Koşullu salıvermeden yararlanabilme için infaz kurumunda geçirilmesi gereken süre ise (5275 s. Kanun md. 107) hapis cezasının 2/3’ünden 1/2’sine indirildi.
 
4 Yıla Kadar Cezada “Hapiste Yatmak” Yok

İnfaz durumu ve hesabı mahkuma özel yapılması gerekmekle birlikte, işin çok basit bir şekilde anlatımı; kesinleşen hapis cezasının yarısı alınıp bundan 2 yıl çıkarılacak. Kalan süre hapiste geçirilecek.
Örneğin; 1 Temmuz 2016’dan önce işlenmiş bir suç nedeniyle 4 yıl (48 ay) şeklinde verilen hapis cezasının yarısı (2 yıl) infaz kurumunda geçirilmesi gerekiyor. Bu, koşullu salıvermedeki değişikliğin sonucu. Denetimli serbestlikteki değişikliğin sonucu olarak da kalan 2 yıllık süre cezaevinde değil denetimli serbestlikle tamamlanacak.

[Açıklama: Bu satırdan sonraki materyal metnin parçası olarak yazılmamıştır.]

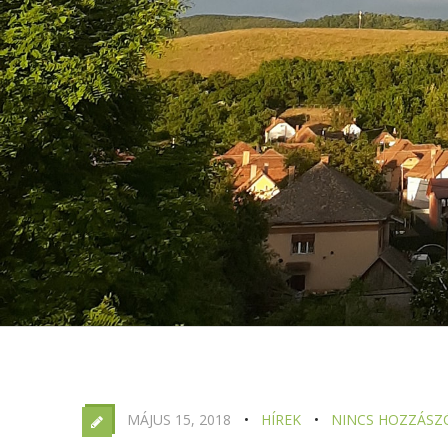
MÁJUS 15, 2018
HÍREK
NINCS HOZZÁSZ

Böylece 4 yıl hapis cezası alan kişinin bunun yalnızca birkaç gününü hapiste geçirmesi söz konusu olacak. Bu “birkaç gün” ise hükümlünün, kurumdan faydalanması için öngörülen “iyi halli olma” şartının kanun gereğince yerine getirilebilmesi için gerekiyor.

Çünkü “iyi halli” olmanın tespiti, cezaevine girdikten sonra cezaevi idaresi tarafından hazırlanacak raporla mümkün oluyor.

Bir başka örneğe göre de koşullu salıverme hükümlerine göre, normalde, 5 yıllık (60 ay) cezanın yarısı yani 30 ay ceza evinde geçirilmesi gerekecek. Bu sürenin de 2 yılı (24 ay) denetimli serbestliğe tabi olacağından, cezaevinde gerçekte geçirilecek süre yalnıza 6 ay olacak.
 
Sahte Fatura Düzenleyen Bile Hapse Girmeyecek

Konuya vergi suçları açısından baktığımızda ise çok çarpıcı sonuçlar ortaya çıkıyor.

Vergi Usul Kanunu’nun 359. maddesinde düzenlenen “vergi kaçakçılığı suçları”na verilecek cezalar 18 aydan 5 yıla kadar değişiyor. Ancak üst sınırdan ceza verildiği pek görülmediği için, sahte fatura düzenleme/kullanma gibi alt ve üst sınırı en yüksek olan (3 yıldan 5 yıla kadar) vergi suçlarında bile, genellikle en fazla 3,5 yıl gibi hapis cezaları söz konusu oluyor.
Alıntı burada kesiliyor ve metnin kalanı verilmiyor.